Rocky 5, recensione

Rocky (Sylvester Stallone) torna dalla Russia dopo aver messo al tappeto il colosso sovietico Ivan Drago, diventando di fatto un eroe anche oltreconfine, ma l’età e i troppi colpi presi hanno lasciato un segno indelebile nello stanco ed invecchiato campione che comincia a pensare seriamente di abbandonare il ring.

Purtroppo il suo ritorno da campione sarà funestato dalla notizia che l’improvvido  cognato Paulie (Burt Young) ha lasciato in mano tutto il patrimonio dei Balboa ad un personaggio senza scrupoli, che ha messo Rocky e famiglia praticamente sul lastrico, urge quindi un incontro per sanare l’ammanco e naturalmente la proposta arriva repentina.

L’ambiguo promoter George Wahington Duke (Richard Gant), nonostante conosca le precarie condizioni di salute di Rocky spinge per farlo incontrare sul ring con il suo pupillo Union Cane (Michael Williams), la borsa è davvero ghiotta e risolverebbe in un sol colpo tutti i problemi, ma Adriana (Talia Shire) non ha alcuna intenzione di vedere il marito finire come l’amico Apollo (Carl Weathers).
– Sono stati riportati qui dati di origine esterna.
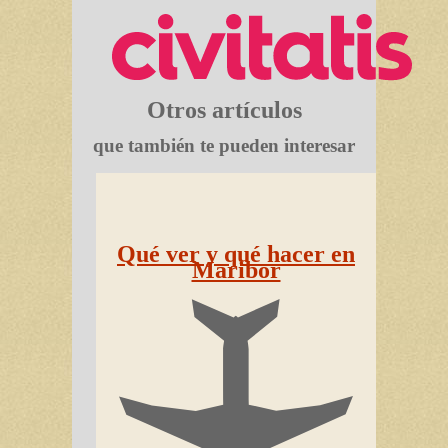
Otros artículos
que también te pueden interesar
Qué ver y qué hacer en
Maribor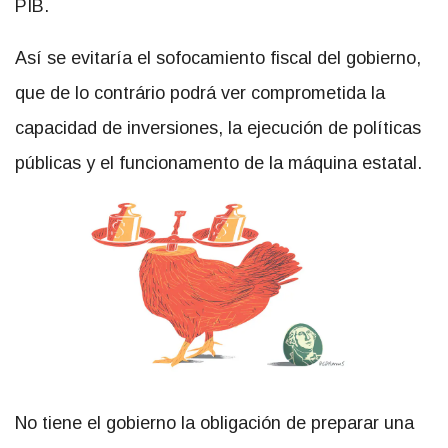
PIB.
Así se evitaría el sofocamiento fiscal del gobierno,
que de lo contrário podrá ver comprometida la
capacidad de inversiones, la ejecución de políticas
públicas y el funcionamento de la máquina estatal.
No tiene el gobierno la obligación de preparar una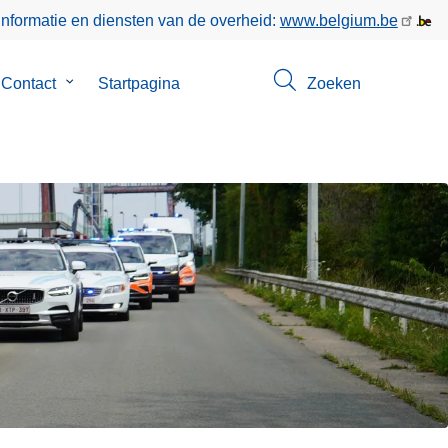
informatie en diensten van de overheid:
www.belgium.be
menu
Contact
Submenu
Startpagina
Zoeken
van
Contact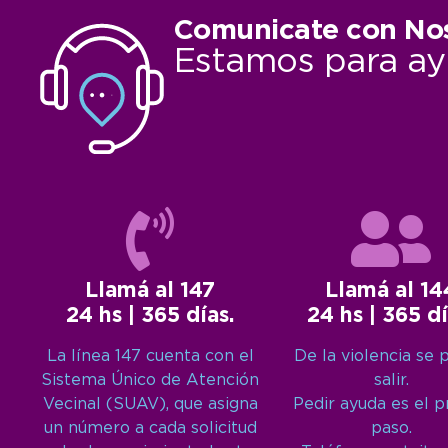
Comunicate con No
Estamos para ay
Llamá al 147
Llamá al 14
24 hs | 365 días.
24 hs | 365 dí
La línea 147 cuenta con el
De la violencia se 
Sistema Único de Atención
salir.
Vecinal (SUAV), que asigna
Pedir ayuda es el 
un número a cada solicitud
paso.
Rocky invece stringe la cinghia e passa oltre, nessun incontro, si torna alla vecchia vita nel vecchio quartiere che l’ha visto nascere, i giorni tornano a scorrere tranquilli, almeno sino a quando Tommy Gunn (Tommy Morrison) un giovane pugile in cerca di fama e soldi non convince Rocky ad allenarlo.

Per Rocky tornare sul ring, anche se solo da allenatore, è fonte di un ritrovato entusiasmo, ma l’arrivo dell’ambizioso Gunn nella vita dei Balboa creerà non pochi contrasti, vedi il figlio di Rocky che si sentirà trascurato, la preoccupazione della moglie Adriana su una delusione del marito e con lo stesso Gunn, che alla prima occasione seguirà l’odore dei soldi tradendo senza pietà il suo mentore.

Stallone cerca di cambiare volto al suo amatissimo pugile provando a descriverne il declino fisico e le dinamiche familiari dopo una repentina bancarotta, ma il ritorno di John G. Avildsen, regista del folgorante esordio dello Stallone italiano non basta a dare nerbo ad un film che arranca e in qualche modo cerca di distruggere e rendere sin troppo umano un campione ormai idealizzato dagli spettatori.

Stallone in principio, nella prima stesura dello script, voleva addirittura che Rocky morisse, dopo le naturali resistenze della produzione si è optato per un’uscita di scena secondo noi troppo costruita, il film è senza dubbio solido a livello di regia, ma lo script non tiene conto del precedente episodio, un incontro epocale dimenticato in men che non si dica per tornare ad un primo film impossibile da replicare neanche per suggestioni.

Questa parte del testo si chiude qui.